Updates BaseTTS and configs

2021-11-30 15:52:01 +01:00 · 2021-11-30 15:52:01 +01:00 · 4cd690e4c1
parent 176b712c1a
commit 4cd690e4c1
2 changed files with 24 additions and 49 deletions
--- a/TTS/tts/configs/shared_configs.py
+++ b/TTS/tts/configs/shared_configs.py
@ -146,11 +146,19 @@ class BaseTTSConfig(BaseTrainingConfig):
        sort_by_audio_len (bool):
            If true, dataloder sorts the data by audio length else sorts by the input text length. Defaults to `False`.
-        min_seq_len (int):
+        min_text_len (int):
-            Minimum sequence length to be used at training.
+            Minimum length of input text to be used. All shorter samples will be ignored. Defaults to 0.
-        max_seq_len (int):
+        max_text_len (int):
-            Maximum sequence length to be used at training. Larger values result in more VRAM usage.
+            Maximum length of input text to be used. All longer samples will be ignored. Defaults to float("inf").
        min_audio_len (int):
            Minimum length of input audio to be used. All shorter samples will be ignored. Defaults to 0.
        max_audio_len (int):
            Maximum length of input audio to be used. All longer samples will be ignored. The maximum length in the
            dataset defines the VRAM used in the training. Hence, pay attention to this value if you encounter an
            OOM error in training. Defaults to float("inf").
        compute_f0 (int):
            (Not in use yet).
@ -211,8 +219,10 @@ class BaseTTSConfig(BaseTrainingConfig):
    loss_masking: bool = None
    # dataloading
    sort_by_audio_len: bool = False
-    min_seq_len: int = 1
+    min_audio_len: int = 1
-    max_seq_len: int = float("inf")
+    max_audio_len: int = float("inf")
    min_text_len: int = 1
    max_text_len: int = float("inf")
    compute_f0: bool = False
    compute_linear_spec: bool = False
    use_noise_augment: bool = False
--- a/TTS/tts/models/base_tts.py
+++ b/TTS/tts/models/base_tts.py
@ -168,8 +168,8 @@ class BaseTTS(BaseModel):
            Dict: [description]
        """
        # setup input batch
-        text_input = batch["text"]
+        text_input = batch["token_id"]
-        text_lengths = batch["text_lengths"]
+        text_lengths = batch["token_id_lengths"]
        speaker_names = batch["speaker_names"]
        linear_input = batch["linear"]
        mel_input = batch["mel"]
@ -261,10 +261,6 @@ class BaseTTS(BaseModel):
                d_vector_mapping = None
            # setup custom symbols if needed
            custom_symbols = None
            if hasattr(self, "make_symbols"):
                custom_symbols = self.make_symbols(self.config)
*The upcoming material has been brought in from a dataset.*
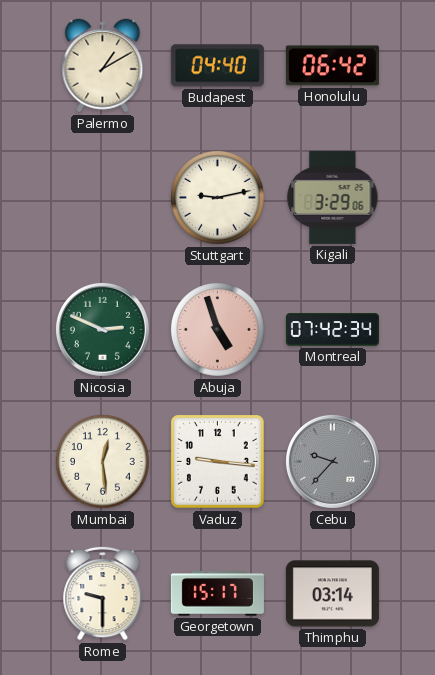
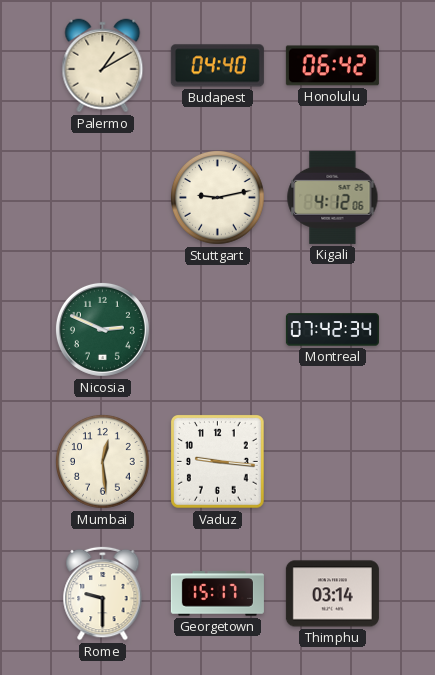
Kigali: 3:29 -> 4:12
Abuja: 4:57 -> none
Cebu: 9:37 -> none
            if hasattr(self, "language_manager"):
                language_id_mapping = (
                    self.language_manager.language_id_mapping if self.args.use_language_embedding else None
@ -282,8 +278,10 @@ class BaseTTS(BaseModel):
                ap=self.ap,
                return_wav=config.return_wav if "return_wav" in config else False,
                batch_group_size=0 if is_eval else config.batch_group_size * config.batch_size,
-                min_seq_len=config.min_seq_len,
+                min_text_len=config.min_text_len,
-                max_seq_len=config.max_seq_len,
+                max_text_len=config.max_text_len,
                min_audio_len=config.min_audio_len,
                max_audio_len=config.max_audio_len,
                phoneme_cache_path=config.phoneme_cache_path,
                use_noise_augment=False if is_eval else config.use_noise_augment,
                verbose=verbose,
@ -292,45 +290,12 @@ class BaseTTS(BaseModel):
                tokenizer=self.tokenizer,
            )
-            # pre-compute phonemes
+            # wait all the DDP process to be ready
            if config.use_phonemes and config.compute_input_seq_cache and rank in [None, 0]:
                if hasattr(self, "eval_data_items") and is_eval:
                    dataset.items = self.eval_data_items
                elif hasattr(self, "train_data_items") and not is_eval:
                    dataset.items = self.train_data_items
                else:
                    # precompute phonemes for precise estimate of sequence lengths.
                    # otherwise `dataset.sort_items()` uses raw text lengths
                    dataset.compute_input_seq(config.num_loader_workers)
                    # TODO: find a more efficient solution
                    # cheap hack - store items in the model state to avoid recomputing when reinit the dataset
                    if is_eval:
                        self.eval_data_items = dataset.items
                    else:
                        self.train_data_items = dataset.items
            # halt DDP processes for the main process to finish computing the phoneme cache
            if num_gpus > 1:
                dist.barrier()
            # sort input sequences from short to long
-            dataset.sort_and_filter_items(config.get("sort_by_audio_len", default=False))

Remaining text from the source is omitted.